I Believe I Already Have Favorite Game of 2026.
Following my time with more than 200 fresh titles this year, It's time to turning the page on 2025. My annual roundup is published, and I'm satisfied with the final results, accepting that a host of excellent games probably slipped under the radar. Currently, my only job is to but sit back, disconnect briefly, and perhaps take a refreshing hike in the— ah crap, discovered one more brilliant title. So much for my intentions!
A Surprising Favorite Surfaces
In my more laid-back sessions, often set aside for a selection of unusual games, I've come across what could be my first favorite game of 2026. Sol Cesto is a peculiar procedural dungeon crawler for Windows PC that deconstructs a classic dungeon crawler into a luck-based game of significant risk danger and payoff. Consider this an early adopter's heads-up: If you enjoy in knowing about a game before it's cool, test out Sol Cesto so you can punch a hole in your indie credit card.
A Tactical Genre Subversion
Sol Cesto is a tactical roguelike that's unlike anything I've ever played. The concept is that you are tasked with descending into a dungeon, going down level by level on a quest for the sun, which has vanished from its world. When you play, this results in some familiar roguelike structure. Pick a hero who has stats and abilities, clear floor after floor of monsters, acquire some stat improvements (represented as teeth), and defeat a few area guardians. Simple enough!
The Novel Gameplay Loop
How you effectively complete a dungeon room, is unique. Every time you start another stage, you're shown a 4x4 grid of boxes. All spaces holds a monster, a treasure chest, a trap, or a health-restoring fruit. To proceed, you simply click on one of the four rows, but the exact space you end up on is determined by luck.
You could encounter a row with multiple foes, a strawberry, and a reward box in it. You initially will have a quarter likelihood of landing on a particular space in a row.
Subsequently, your chances are recalculated. So do you take the risk, or do you choose on a safer line first and aim for more cautious selections early? That's the tension between chance and safety in action in Sol Cesto, and it's captivating once you get its rhythm.
Influencing Chance
The procedural hook is that your odds can be manipulated over the course of a session by gathering teeth that alter which objects you're more likely to land on.
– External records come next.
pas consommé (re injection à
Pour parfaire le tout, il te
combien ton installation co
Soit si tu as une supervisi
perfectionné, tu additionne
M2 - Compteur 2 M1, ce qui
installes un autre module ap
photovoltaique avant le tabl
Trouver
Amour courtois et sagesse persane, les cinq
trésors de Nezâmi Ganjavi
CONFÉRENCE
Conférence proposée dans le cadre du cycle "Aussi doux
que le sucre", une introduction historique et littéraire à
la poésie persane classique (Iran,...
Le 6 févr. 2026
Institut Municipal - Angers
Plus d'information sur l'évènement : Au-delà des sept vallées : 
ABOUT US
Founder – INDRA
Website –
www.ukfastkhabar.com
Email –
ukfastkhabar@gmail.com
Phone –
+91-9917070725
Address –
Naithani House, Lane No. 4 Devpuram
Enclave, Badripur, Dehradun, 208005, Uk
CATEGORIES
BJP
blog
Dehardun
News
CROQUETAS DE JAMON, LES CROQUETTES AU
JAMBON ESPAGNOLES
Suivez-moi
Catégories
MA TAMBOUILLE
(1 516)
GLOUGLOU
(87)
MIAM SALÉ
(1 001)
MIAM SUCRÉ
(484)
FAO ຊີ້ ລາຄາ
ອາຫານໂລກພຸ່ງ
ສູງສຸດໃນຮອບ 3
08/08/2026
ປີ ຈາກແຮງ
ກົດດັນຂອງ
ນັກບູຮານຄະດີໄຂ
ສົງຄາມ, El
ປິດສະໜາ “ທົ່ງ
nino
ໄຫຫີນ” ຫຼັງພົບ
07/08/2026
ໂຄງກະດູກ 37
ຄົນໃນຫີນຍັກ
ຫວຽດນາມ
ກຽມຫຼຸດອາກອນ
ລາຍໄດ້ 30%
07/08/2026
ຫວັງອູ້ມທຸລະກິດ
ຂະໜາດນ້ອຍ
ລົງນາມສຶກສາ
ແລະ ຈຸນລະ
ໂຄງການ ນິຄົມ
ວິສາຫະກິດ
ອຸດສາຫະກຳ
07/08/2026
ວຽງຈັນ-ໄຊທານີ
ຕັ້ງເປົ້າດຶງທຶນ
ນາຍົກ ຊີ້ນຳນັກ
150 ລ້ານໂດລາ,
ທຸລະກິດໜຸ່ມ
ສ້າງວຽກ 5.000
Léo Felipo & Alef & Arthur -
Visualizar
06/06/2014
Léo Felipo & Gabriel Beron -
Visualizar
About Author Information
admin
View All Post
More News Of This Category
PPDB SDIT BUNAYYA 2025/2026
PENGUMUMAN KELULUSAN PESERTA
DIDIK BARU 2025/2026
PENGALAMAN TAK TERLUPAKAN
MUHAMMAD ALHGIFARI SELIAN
To illustrate, you could acquire a perk that will lower your chances of landing on a trap, but will also decrease the odds of landing on a treasure chest too.
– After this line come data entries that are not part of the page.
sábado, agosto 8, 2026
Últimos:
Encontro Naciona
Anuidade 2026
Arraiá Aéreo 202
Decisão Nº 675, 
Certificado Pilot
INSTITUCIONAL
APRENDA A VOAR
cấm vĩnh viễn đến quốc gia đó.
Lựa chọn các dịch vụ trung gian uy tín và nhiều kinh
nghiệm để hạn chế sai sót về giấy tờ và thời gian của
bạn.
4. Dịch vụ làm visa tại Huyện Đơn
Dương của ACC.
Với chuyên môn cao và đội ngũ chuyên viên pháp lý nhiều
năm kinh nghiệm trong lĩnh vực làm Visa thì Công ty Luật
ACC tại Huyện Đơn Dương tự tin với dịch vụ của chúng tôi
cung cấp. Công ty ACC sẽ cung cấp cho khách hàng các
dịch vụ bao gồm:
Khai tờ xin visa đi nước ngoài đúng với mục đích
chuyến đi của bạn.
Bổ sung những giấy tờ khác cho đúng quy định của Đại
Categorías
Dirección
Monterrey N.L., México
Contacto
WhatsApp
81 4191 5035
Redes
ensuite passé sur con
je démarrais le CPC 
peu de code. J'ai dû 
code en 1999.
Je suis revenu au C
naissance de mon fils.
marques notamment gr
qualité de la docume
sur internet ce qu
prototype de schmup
- Creating a build is about influencing the statistics optimally to have a improved likelihood at landing where you want.
- On a particular session, I invested my stat upgrades toward brute force and picked as many teeth possible that would increase my odds of landing on monsters aligned with that strength.
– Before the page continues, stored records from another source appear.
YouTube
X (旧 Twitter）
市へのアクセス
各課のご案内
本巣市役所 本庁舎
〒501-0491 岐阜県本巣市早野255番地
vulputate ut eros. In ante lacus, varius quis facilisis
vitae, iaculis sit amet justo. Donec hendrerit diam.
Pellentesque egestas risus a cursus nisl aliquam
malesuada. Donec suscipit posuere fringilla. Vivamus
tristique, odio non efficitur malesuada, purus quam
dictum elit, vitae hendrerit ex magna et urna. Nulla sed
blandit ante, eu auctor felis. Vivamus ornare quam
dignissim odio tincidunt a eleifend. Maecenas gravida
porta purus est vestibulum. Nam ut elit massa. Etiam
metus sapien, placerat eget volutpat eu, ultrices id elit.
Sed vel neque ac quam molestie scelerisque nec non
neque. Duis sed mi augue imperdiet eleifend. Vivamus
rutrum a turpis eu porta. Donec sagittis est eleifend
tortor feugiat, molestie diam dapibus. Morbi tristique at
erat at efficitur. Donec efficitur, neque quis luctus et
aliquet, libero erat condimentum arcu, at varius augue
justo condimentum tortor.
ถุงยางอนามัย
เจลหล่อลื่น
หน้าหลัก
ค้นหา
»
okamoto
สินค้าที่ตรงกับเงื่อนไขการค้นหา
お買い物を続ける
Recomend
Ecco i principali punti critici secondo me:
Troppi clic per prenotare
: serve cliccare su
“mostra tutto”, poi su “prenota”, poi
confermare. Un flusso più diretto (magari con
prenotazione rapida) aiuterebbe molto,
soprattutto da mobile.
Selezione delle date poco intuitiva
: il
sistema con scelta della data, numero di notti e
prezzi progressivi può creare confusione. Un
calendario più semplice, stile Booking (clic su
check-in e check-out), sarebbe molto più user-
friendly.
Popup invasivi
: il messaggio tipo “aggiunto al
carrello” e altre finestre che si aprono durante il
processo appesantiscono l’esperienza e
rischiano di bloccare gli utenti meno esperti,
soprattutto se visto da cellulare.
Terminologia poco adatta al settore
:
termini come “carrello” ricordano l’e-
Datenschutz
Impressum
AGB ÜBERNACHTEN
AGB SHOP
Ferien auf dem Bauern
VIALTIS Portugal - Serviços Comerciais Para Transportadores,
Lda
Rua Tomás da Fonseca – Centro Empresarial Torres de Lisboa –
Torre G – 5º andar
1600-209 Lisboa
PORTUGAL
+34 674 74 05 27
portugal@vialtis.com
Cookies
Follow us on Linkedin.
- In another run, I developed my adventurer around reward boxes and paired that with a perk that would debuff nearby foes each time I claimed a reward.
The build options are not endless, but they are sufficient to experiment with to enable you to influence numbers according to your strategy.
A Constant Risk
Of course, it's still a game of chance. There's always the possibility that you have a high probability to select the preferred space but end up landing a monster that would take out your final hit point. All selections is a gamble, so there's a constant tension as you work through a stage and determine if to press onward or to proceed to the subsequent stage as opposed to risking it all.
Consumables including explosive devices aid in reducing the chance, just like some special skills. An adventurer's unique ability, powered up by making four moves, lets gamers to click on a vertical line instead of a horizontal row on a turn. If you play your cards right, you can save that move for an optimal time to sidestep a dangerous choice. There's a shocking level of strategy in the simple act of clicking.
Looking Ahead
Sol Cesto is still in early access, and it has another update to go before the final game is released. A new character and a new boss are expected to drop by the end of January. The 1.0 release likely won't be much later, but the game's developers haven't set a final date yet.
A Concluding Endorsement
Whenever its 1.0 launch occurs, you should consider put Sol Cesto on your wishlist. For the past week, I've been positively obsessed with it, discovering its small details and storing my run rewards every session to unlock a steady stream of permanent unlocks, including new characters and items purchasable while playing. To this day, I have not found the deepest level, and I get the feeling I'll still be pursuing that objective when 1.0 finally hits. I'm committed for the long haul.